Two banjo ukuleles that belonged to 1930s and 40s film star George Formby are among a ‘hugely important’ collection of memorabilia about the star expected to fetch tens of thousands of pounds at auction.
Alongside the instruments, a life-size model of Formby, unseen family photos, personal scrapbook, postcards, film script, a letter reprimanding song writers for ‘too much sex stuff’ and even his prayer book will go under the hammer at Hansons Auctioneers on May 21.

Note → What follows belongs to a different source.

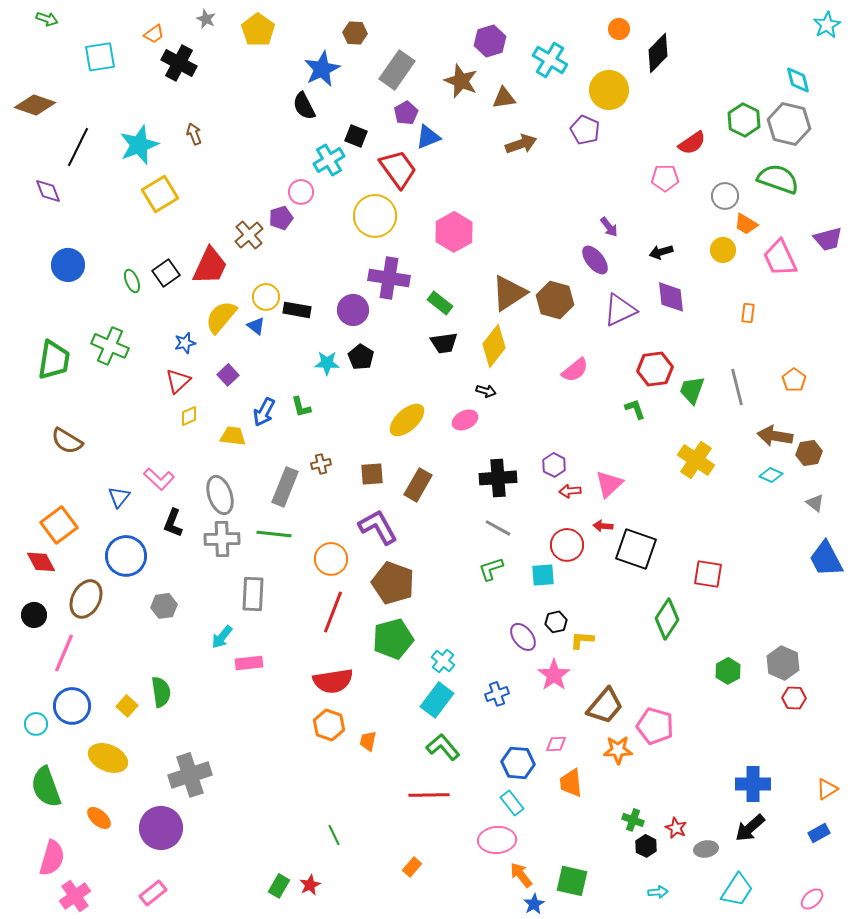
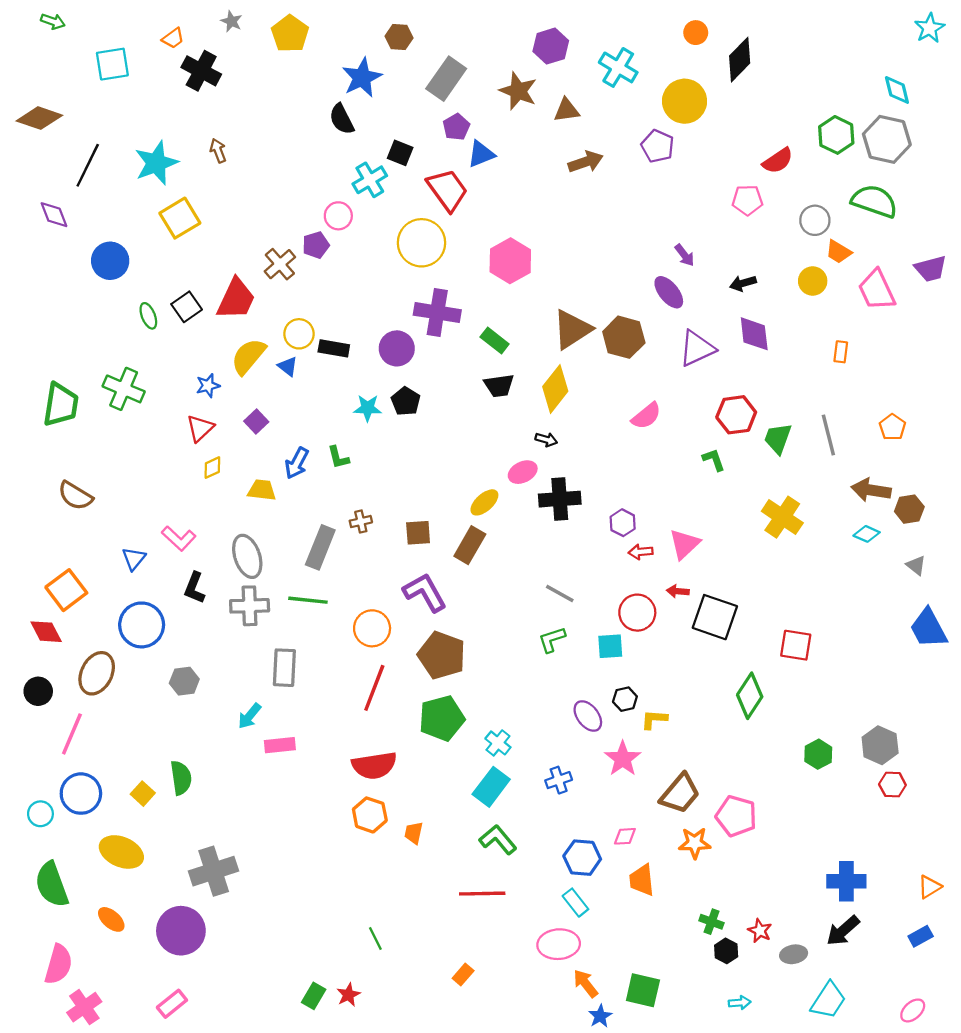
blue circle: (68, 265) -> (110, 261), moved
yellow ellipse: (407, 420) -> (484, 502), moved, size x0.7
black cross: (498, 478) -> (560, 499), moved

The auction house said it is one of the most important collections of memorabilia relating to the star to come up for auction since the Berlydene sale which took place after he died in 1961. Beryldene at St Annes, near Blackpool, was Formby’s last home and its contents were sold.

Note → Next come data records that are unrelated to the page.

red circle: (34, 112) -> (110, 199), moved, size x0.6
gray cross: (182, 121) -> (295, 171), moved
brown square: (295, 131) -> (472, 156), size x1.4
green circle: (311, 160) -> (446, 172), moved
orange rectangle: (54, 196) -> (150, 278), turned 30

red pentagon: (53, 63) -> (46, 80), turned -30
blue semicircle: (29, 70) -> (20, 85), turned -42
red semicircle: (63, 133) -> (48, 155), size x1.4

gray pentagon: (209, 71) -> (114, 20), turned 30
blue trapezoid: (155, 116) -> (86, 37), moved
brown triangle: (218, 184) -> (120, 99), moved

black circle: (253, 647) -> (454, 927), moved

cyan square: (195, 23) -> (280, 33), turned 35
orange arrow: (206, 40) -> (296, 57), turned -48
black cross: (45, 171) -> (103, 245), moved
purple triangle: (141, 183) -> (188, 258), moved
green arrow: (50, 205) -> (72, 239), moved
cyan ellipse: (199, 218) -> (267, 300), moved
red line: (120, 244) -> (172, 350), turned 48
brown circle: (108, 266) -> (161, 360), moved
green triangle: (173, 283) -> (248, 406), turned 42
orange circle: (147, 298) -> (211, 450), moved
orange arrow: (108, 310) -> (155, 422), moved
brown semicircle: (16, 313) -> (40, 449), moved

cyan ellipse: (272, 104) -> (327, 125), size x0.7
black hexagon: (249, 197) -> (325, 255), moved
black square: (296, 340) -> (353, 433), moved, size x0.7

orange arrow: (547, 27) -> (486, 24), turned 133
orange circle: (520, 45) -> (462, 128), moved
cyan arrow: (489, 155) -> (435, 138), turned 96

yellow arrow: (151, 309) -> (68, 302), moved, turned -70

Jim Spencer, associate director at Hansons, said, “It’s a hugely important private collection which could sell for in excess of £30,000. It celebrates the life of one of Britain’s most famous 20th-century stars. In his heyday, Formby was the UK’s highest paid entertainer. He was renowned for his light-hearted, comical songs, accompanied by the ukulele or banjolele.”
Each of the two banjo ukuleles has a guide price of £10,000 to £15,000. One was the first ukulele to be played by Formby in film Off the Dole, released in 1935. The instrument has rub marks on the back caused by Formby’s buttons.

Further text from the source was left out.